I think I said that it had to be uphill from here yesterday. And yet, wow, was I surprised last night to find myself in an open mic I had never heard of, never played in, never knew of, and found it to be a unique experience with different people. I’m talking about the Orphée club in Pigalle, where I had to ask a neighboring boutique – a karaoké bar – where the Orphée was. “I’ll show you, come this way,” said the woman; and she led me to the door of what looked like an apartment building right next to the karaoke, to show me the buzzer into the Orphee.

There, I found myself as if in someone’s living room – and for all I know, I was – and on the piano was my friend Vincent Lafleur, who had sent the invitation by Facebook. No wait, not quite. Someone else was on the piano at that moment, because it was indeed an open mic. And Vincent was off somewhere else as the other man played. Then Vincent returned and named the next act.

It was an open mic like none other, because it really was like someone’s living room. A long venue room, with a bar near the front, the piano along a wall, a separate smoking room, and darkness so dark that I looked ten years younger. And felt even younger than that. LOVED IT. This was a real feeling of a private club, a jam and open mic night in an almost 1930s Berlin kind of environment.

The music was mostly soul, though, so my own brand of stuff had a little bit of a hard time fitting in – but I didn’t care; there was a mic and I had my guitar, and there was an audience.

Thank goodness, though, that I got to do my songs before the mic and “stage” area were taken over by two American men with similar sounding names.
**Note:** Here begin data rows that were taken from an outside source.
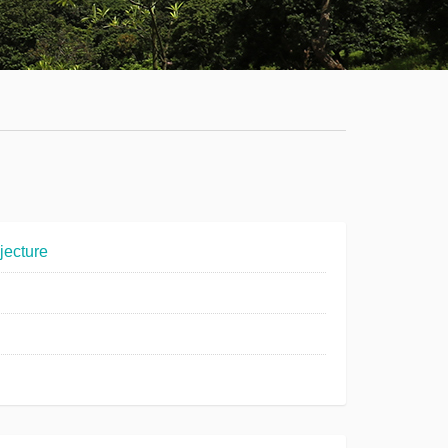
学
服
系
务
公
大
有
厅
通
知
公
jecture
告
新
闻
动
态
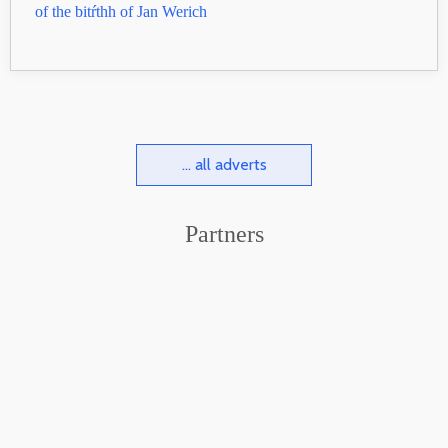
of the bitŕthh of Jan Werich
... all adverts
Partners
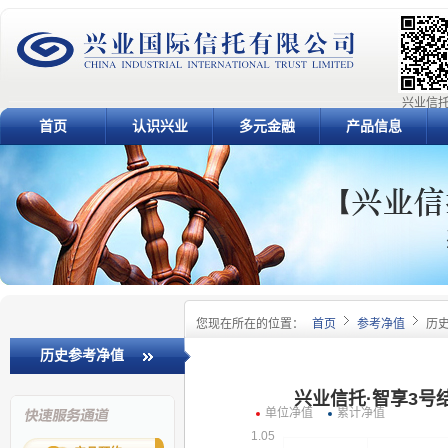
兴业信托
首页
认识兴业
多元金融
产品信息
您现在所在的位置：
首页
参考净值
历
历史参考净值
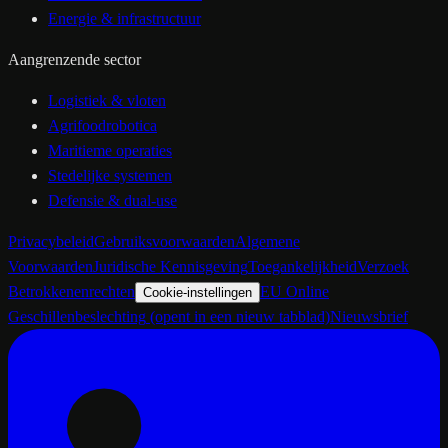
Energie & infrastructuur
Aangrenzende sector
Logistiek & vloten
Agrifoodrobotica
Maritieme operaties
Stedelijke systemen
Defensie & dual-use
Privacybeleid
Gebruiksvoorwaarden
Algemene
Voorwaarden
Juridische Kennisgeving
Toegankelijkheid
Verzoek
Betrokkenenrechten
EU Online
Cookie-instellingen
Geschillenbeslechting
(opent in een nieuw tabblad)
Nieuwsbrief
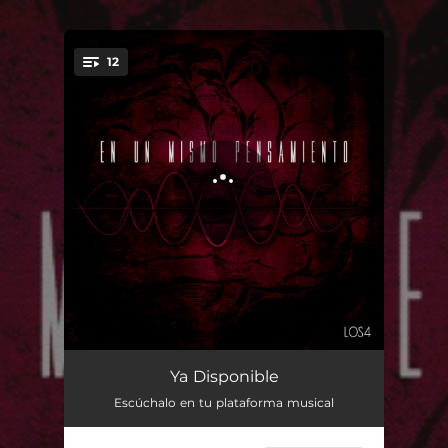
.
12
You're all set!
Intro
03:01
Ya Disponible
Escúchalo en tu plataforma musical
El Hombre Que Yo Amo
04:08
One was Brian and the other Bryant. First Bryant took to the mic with piano and then guitar, and I heard this velvety smooth soul thing. Then the two suddenly stormed the floor and exploded the joint with a kind of gospel American hallelujah stuff and strutting and dancing that just drove the crowd of cocktail sniffers wild.

Bryant was from LA, and Brian was from Baltimore. I learned this after being impressed with their stuff and saying basically, “Where the hell are you guys from?!?” And I was very keen to figure out exactly what they were doing in Paris. But I did not get quite all the information before Brian, the rest of his name being Scott Bagley – ie, Brian Scott Bagley – took to the mic to perform his solo song, with Vincent on the musical side of things. This too exploded into a massive bit of choreography, an abandoning of the mic all together, and a finale with the splits.
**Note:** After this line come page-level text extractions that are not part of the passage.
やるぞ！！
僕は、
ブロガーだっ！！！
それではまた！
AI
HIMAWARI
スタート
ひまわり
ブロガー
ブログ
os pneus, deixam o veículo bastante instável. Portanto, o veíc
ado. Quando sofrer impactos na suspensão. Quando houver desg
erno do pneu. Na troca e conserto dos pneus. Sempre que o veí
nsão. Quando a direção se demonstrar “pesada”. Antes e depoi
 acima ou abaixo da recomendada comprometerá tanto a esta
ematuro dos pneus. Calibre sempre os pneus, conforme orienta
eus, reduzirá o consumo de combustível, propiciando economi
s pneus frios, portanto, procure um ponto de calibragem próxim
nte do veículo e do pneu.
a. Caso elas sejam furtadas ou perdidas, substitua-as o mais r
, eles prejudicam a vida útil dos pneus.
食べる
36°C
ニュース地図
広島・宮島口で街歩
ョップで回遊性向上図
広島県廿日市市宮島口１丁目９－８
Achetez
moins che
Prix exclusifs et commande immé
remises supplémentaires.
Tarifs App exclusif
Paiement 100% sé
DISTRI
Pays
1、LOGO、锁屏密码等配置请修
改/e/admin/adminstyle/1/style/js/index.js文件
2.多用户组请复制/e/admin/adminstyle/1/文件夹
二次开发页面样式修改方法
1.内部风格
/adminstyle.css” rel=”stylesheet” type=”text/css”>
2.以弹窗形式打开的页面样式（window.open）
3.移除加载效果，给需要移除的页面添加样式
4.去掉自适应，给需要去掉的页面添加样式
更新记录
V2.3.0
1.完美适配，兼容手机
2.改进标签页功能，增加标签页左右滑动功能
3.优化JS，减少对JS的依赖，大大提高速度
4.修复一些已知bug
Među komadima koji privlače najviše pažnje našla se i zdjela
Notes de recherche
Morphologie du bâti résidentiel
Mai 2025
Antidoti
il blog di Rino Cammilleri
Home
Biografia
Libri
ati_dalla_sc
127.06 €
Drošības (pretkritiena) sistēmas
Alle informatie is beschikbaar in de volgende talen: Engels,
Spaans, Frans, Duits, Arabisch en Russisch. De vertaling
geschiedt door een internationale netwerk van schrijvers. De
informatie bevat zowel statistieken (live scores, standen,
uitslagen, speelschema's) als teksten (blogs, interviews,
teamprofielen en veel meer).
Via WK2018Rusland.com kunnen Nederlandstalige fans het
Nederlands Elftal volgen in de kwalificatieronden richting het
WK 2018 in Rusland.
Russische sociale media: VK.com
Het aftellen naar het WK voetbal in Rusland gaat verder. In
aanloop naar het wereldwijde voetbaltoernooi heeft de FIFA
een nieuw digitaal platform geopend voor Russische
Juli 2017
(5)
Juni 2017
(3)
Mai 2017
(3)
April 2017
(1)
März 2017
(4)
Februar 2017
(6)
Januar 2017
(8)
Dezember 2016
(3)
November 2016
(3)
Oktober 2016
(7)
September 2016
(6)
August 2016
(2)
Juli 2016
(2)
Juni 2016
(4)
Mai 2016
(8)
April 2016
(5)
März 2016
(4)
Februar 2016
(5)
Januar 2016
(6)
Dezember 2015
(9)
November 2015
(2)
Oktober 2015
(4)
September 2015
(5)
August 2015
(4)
No, no, wait. No. There’s something going on here, I thought. This is not just your regular open mic kind of performer. So I went to talk to Mr. Bagley, and what did I learn? Well, simply, that I had PART III to my tales of meeting at open mics the former famous candidates of television reality music competition programs. In this case, American Idol. Mr. Bagley, it turned out, was a star graduate of American Idol – after my meeting with those French twins named Twem, and that amazing woman at the Cavern, Sarah Manesse, of X-Factor.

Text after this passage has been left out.